A man shoots his brother and himself
A tragedy of a kind which is happily rare in Cornwall - for which, indeed, perhaps no parallel can be formed in the annals of the county - was committed on Thursday at Mawgan, near St Columb.
Early on Thursday morning James and Joseph Ball, two brothers residing at Trevenna Cottage - about half a mile from Mawgan - had a quarrel with reference to a cat which James Ball had killed. When the altercation had ceased James left the house and spent the remainder of the day drinking at Mawgan.
He remained in the village until about four p.m., when he returned home in a very intoxicated state. He remained at Trevenna Cottage for some time, and on leaving took with him his loaded double-barrelled gun, and had in his pocket several cartridges.
Walking directly to the field where his brothers Joseph and Mark were hard at work saving clover, he at once called to Joseph in a very excited manner
“Your time is short,” at the same time pointing the gun at him. Joseph immediately turned and fled from his brother, who thereupon fired at him, striking him in the back. Joseph fell to the ground, evidently seriously hurt. James, not content with this, in his frenzy, fired a second barrel, the shot of which penetrated his brother’s chest, killing him instantly. The murderer was then observed to approach and sit down by the side of his deceased brother, and was heard to cry out in great anguish - “Oh, Lord, have mercy on me! I have killed Joe.”
Very shortly afterwards, he placed his gun which he had reloaded between his knees, with the muzzle directed to his head. Then he fired it, but the charge went over his head. Getting up, he ran across the field as fast as he could go. Crossing the road, he reached another field, where he again directed his gun to his head, and discharged it, blowing the top of his head completely off.
For some time past the murderer had threatened the life of his brother and other people in the village, but no notice was taken of what was regarded as the idle threats of a drinking man.
On the alarm being made, P.C. Richards immediately went to the spot, and found both men quite dead. Information was at once given to the Police at St Columb by the brother, Mark, who left the field immediately his brother fired at Joseph, and did not know what had become of him. The bodies were removed to Joseph’s house, to await an Inquest.
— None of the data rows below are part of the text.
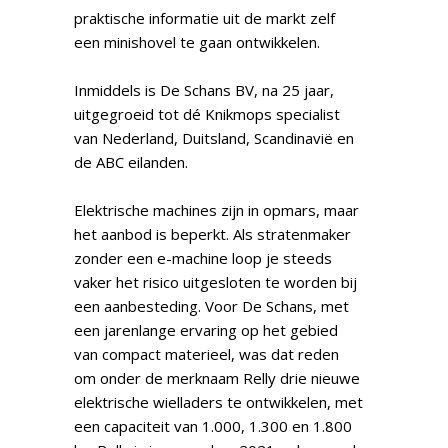
praktische informatie uit de markt zelf
een minishovel te gaan ontwikkelen.
Inmiddels is De Schans BV, na 25 jaar,
uitgegroeid tot dé Knikmops specialist
van Nederland, Duitsland, Scandinavië en
de ABC eilanden.
Elektrische machines zijn in opmars, maar
het aanbod is beperkt. Als stratenmaker
zonder een e-machine loop je steeds
vaker het risico uitgesloten te worden bij
een aanbesteding. Voor De Schans, met
een jarenlange ervaring op het gebied
van compact materieel, was dat reden
om onder de merknaam Relly drie nieuwe
elektrische wielladers te ontwikkelen, met
een capaciteit van 1.000, 1.300 en 1.800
As may be supposed, the whole neighbourhood was thrown into a state of frenzied excitement when news of the awful occurrence spread. The excitement was intensified by a rumour to the effect that the murderer was at large with his gun loaded and pocket full of cartridges, and that he intended to find and shoot P.C. Richards.
A man named Rawlings, who was an eyewitness of the tragedy, was not able to get near enough to prevent it, although ho did his best to do so.
The family are very respectable, and, in addition to carrying on the business of small farmers, were engaged in rabbit trapping. Joseph was married, and leaves a widow and two children. The murderer was a single man, aged twenty six, and of late had given way to drink. He had been on a drinking bout for a week before the tragedy. He was very deaf and of a very sullen and jealous disposition.
Hamley, County Coroner, held an inquest on the bodies on Friday, Mr Roberts
being foreman of the jury. The verdicts were: “That Joseph Ball was
wilfully murdered by his brother James” and
“That James Ball had committed suicide by shooting himself while in an unsound state of mind.”